# How to remove this rust?



## Soul boy 68 (Sep 8, 2013)

Looking for some advice on how to remove rust that has formed on the brackets of my bathroom shelfs, it's because of all the condensation and over time some surface rust has formed. I am guessing these brackets have been powder coated in silver, I thought maybe rub some wire wool to get the rust off but thought I touch base with you guys first for your opinions on how to treat this problem.
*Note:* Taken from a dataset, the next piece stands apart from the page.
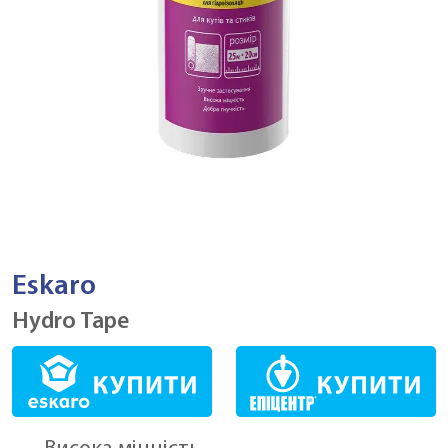
Eskaro
Hydro Tape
Here is an image I have taken to give you an idea.

Many thanks in advance.


----------



## slim_boy_fat (Jun 23, 2006)

I'd start with something like AutoSol to see how that faired.


----------



## Soul boy 68 (Sep 8, 2013)

slim_boy_fat said:


> I'd start with something like AutoSol to see how that faired.


What is Autosol fella, not heard of that before?


----------



## matt-rudd (Jan 4, 2015)

Whatever you do wether it be polish them or just rub the rust off they will only corrode again so would suggest to replace it with stainless/rustless shelving to prevent it occurring again


----------



## steveo3002 (Jan 30, 2006)

chances are theyre chrome . take them down and use chrome cleaner like the autosol mentioned


----------



## Soul boy 68 (Sep 8, 2013)

steveo3002 said:


> chances are theyre chrome . take them down and use chrome cleaner like the autosol mentioned


So that's what auto sol is, thanks very much. :thumb:


----------



## pantypoos (Aug 7, 2014)

I can't quite see where the rust is in your photo but get a problem with rust forming on a chrome pole in my bathroom and normally just use bathroom cleaner to remove it.


----------



## Soul boy 68 (Sep 8, 2013)

pantypoos said:


> I can't quite see where the rust is in your photo but get a problem with rust forming on a chrome pole in my bathroom and normally just use bathroom cleaner to remove it.


Thought I take a closer picture.


----------



## slim_boy_fat (Jun 23, 2006)

Soul boy 68 said:


> What is Autosol fella, not heard of that before?


Here you go, cheap as chips, and effective - you can use it on exhaust tips too...

http://www.ebay.co.uk/itm/like/320925147531?adgroupid=13585920426&hlpht=true&hlpv=2&rlsatarget=pla-131843261346&adtype=pla&ff3=1&lpid=122&poi=&ul_noapp=true&limghlpsr=true&googleloc=9046990&device=c&chn=ps&campaignid=207297426&crdt=0&ff12=67&ff11=ICEP3.0.0-L&ff14=122&viphx=1&ops=true&ff13=80


----------



## m4rkymark (Aug 17, 2014)

Don't use autosol, it's an abrasive polish and will scratch and remove the chrome. You won't stop the rust coming back but put some wd40 on fine wire wool and rub it, will remove the rust and the wd40 will help stop the rust coming back.


----------



## turbosnoop (Apr 14, 2015)

I like it. Were detailing bathrooms now.


----------



## Soul boy 68 (Sep 8, 2013)

turbosnoop said:


> I like it. Were detailing bathrooms now.


If detailing related gear helps, then great


----------